Source material
----

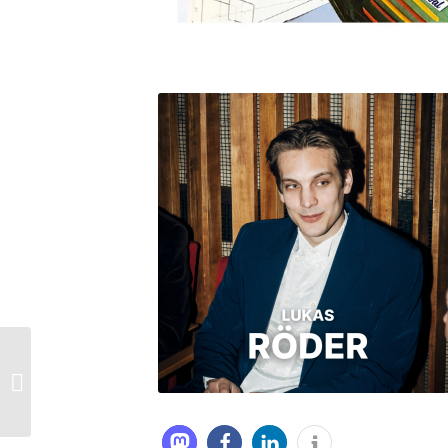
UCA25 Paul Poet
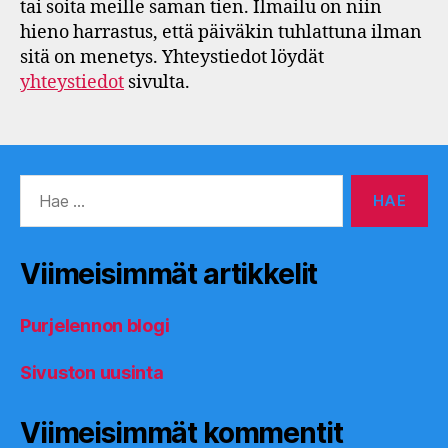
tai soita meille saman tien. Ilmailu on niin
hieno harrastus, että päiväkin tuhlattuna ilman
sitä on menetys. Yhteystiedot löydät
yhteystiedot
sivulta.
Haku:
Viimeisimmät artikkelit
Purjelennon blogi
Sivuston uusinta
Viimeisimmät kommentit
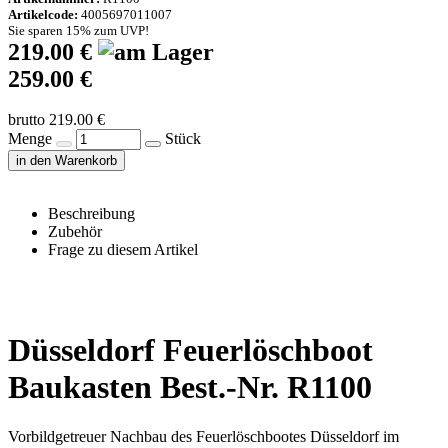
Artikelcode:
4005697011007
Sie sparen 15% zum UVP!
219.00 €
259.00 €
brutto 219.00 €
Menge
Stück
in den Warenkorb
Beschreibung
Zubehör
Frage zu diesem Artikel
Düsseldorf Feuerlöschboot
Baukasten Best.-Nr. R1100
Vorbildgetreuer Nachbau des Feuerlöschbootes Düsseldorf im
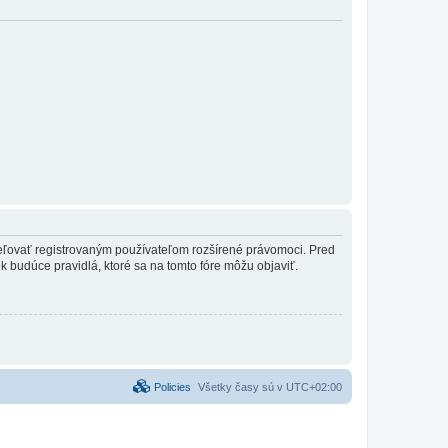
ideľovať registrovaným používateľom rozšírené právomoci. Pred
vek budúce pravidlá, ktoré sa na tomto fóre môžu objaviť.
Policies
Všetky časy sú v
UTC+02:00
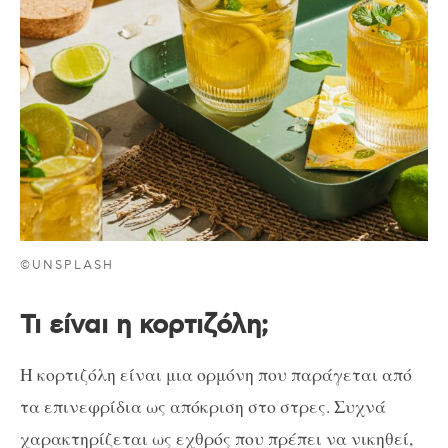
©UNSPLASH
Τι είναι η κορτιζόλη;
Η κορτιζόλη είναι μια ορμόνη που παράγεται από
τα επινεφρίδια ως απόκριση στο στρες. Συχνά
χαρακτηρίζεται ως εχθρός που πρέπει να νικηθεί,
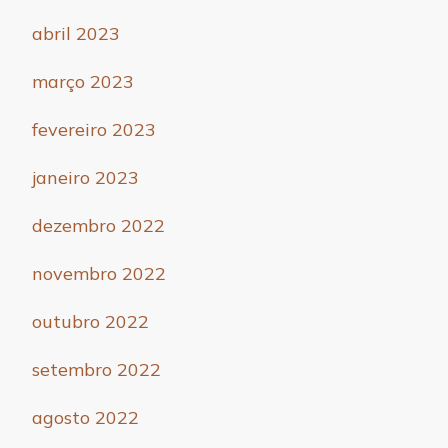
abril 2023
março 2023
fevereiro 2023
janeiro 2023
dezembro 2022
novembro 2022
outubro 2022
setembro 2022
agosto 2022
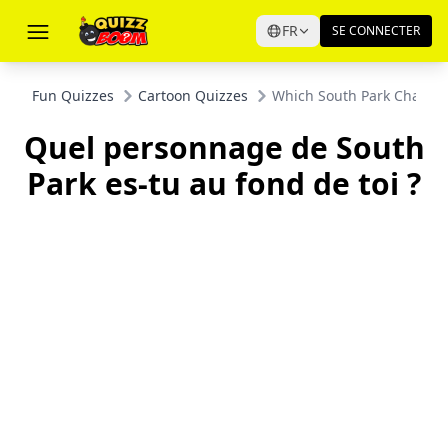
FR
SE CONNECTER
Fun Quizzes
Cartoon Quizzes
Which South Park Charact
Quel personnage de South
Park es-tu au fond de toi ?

----

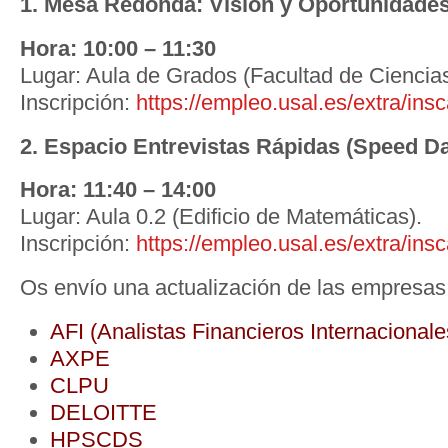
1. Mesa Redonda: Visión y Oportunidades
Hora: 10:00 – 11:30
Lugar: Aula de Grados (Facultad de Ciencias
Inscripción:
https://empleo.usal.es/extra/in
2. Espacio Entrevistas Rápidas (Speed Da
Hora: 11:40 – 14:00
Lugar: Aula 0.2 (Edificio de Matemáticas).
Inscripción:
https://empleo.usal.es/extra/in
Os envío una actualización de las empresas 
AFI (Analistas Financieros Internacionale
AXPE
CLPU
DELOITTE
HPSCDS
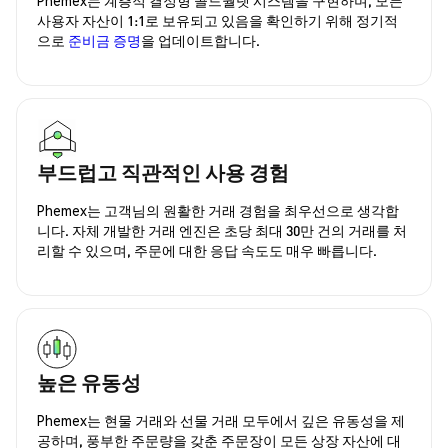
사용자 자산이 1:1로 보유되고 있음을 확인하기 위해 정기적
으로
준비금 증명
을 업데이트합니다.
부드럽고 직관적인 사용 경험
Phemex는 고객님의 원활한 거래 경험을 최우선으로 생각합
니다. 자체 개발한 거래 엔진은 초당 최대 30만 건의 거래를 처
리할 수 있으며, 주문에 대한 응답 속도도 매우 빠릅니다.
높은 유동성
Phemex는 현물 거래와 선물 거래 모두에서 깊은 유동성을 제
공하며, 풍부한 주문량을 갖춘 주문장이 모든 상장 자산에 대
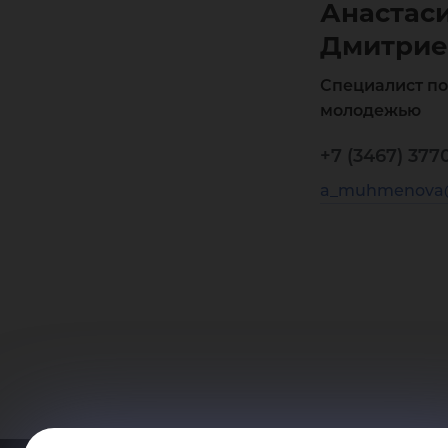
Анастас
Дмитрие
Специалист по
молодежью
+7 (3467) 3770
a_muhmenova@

----

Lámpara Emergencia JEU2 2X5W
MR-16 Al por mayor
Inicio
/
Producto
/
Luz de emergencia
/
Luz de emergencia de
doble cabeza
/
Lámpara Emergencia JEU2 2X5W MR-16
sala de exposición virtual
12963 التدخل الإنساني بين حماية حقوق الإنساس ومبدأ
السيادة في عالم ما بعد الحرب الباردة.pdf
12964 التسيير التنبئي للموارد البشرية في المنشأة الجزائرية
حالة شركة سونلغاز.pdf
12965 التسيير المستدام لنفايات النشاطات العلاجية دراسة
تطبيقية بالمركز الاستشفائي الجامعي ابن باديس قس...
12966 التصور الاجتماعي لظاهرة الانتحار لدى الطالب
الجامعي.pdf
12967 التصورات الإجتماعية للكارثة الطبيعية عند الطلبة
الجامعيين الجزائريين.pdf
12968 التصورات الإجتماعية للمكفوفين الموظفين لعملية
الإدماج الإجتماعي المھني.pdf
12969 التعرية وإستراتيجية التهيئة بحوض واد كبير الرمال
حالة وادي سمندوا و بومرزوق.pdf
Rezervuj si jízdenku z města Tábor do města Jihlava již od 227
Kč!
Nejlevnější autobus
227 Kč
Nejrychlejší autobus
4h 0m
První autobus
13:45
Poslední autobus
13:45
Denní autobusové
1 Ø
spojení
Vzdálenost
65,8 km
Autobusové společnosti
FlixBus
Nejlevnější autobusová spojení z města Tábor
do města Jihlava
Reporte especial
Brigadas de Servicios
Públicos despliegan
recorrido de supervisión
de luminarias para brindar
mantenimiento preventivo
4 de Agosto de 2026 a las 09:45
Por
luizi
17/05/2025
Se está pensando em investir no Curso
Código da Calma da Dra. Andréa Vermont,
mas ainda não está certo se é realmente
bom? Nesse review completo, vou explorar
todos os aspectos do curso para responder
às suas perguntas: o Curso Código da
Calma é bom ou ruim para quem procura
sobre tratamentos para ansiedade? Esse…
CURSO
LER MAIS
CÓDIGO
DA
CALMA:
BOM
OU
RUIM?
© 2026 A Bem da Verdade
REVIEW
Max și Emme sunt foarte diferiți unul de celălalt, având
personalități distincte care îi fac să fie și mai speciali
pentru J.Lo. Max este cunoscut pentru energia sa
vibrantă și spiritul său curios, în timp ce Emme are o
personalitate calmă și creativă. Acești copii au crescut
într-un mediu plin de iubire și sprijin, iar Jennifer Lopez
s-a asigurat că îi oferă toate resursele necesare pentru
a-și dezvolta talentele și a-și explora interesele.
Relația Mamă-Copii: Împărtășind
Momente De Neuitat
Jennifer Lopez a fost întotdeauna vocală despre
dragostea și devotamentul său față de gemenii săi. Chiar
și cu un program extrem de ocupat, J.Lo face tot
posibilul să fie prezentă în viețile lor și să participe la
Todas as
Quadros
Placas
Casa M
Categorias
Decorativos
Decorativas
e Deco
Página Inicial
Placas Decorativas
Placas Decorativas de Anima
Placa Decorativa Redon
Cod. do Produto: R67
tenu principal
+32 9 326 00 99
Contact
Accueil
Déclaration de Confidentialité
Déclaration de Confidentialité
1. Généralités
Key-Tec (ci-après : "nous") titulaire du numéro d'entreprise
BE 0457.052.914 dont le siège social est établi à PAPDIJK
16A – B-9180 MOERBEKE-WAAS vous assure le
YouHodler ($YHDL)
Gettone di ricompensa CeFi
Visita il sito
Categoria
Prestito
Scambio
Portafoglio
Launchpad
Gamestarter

----

Using the entries above, transcribe exactly from the line that has "UCA25 Paul Poet" through the line that has "Τι είναι η κορτιζόλη;". Pictures are dropped.

Expected answer
UCA25 Paul Poet
tai soita meille saman tien. Ilmailu on niin
hieno harrastus, että päiväkin tuhlattuna ilman
sitä on menetys. Yhteystiedot löydät
yhteystiedot
sivulta.
Haku:
Viimeisimmät artikkelit
Purjelennon blogi
Sivuston uusinta
Viimeisimmät kommentit
Artikelcode:
4005697011007
Sie sparen 15% zum UVP!
219.00 €
259.00 €
brutto 219.00 €
Menge
Stück
in den Warenkorb
Beschreibung
Zubehör
Frage zu diesem Artikel
Düsseldorf Feuerlöschboot
Baukasten Best.-Nr. R1100
Vorbildgetreuer Nachbau des Feuerlöschbootes Düsseldorf im
ideľovať registrovaným používateľom rozšírené právomoci. Pred
vek budúce pravidlá, ktoré sa na tomto fóre môžu objaviť.
Policies
Všetky časy sú v
UTC+02:00
©UNSPLASH
Τι είναι η κορτιζόλη;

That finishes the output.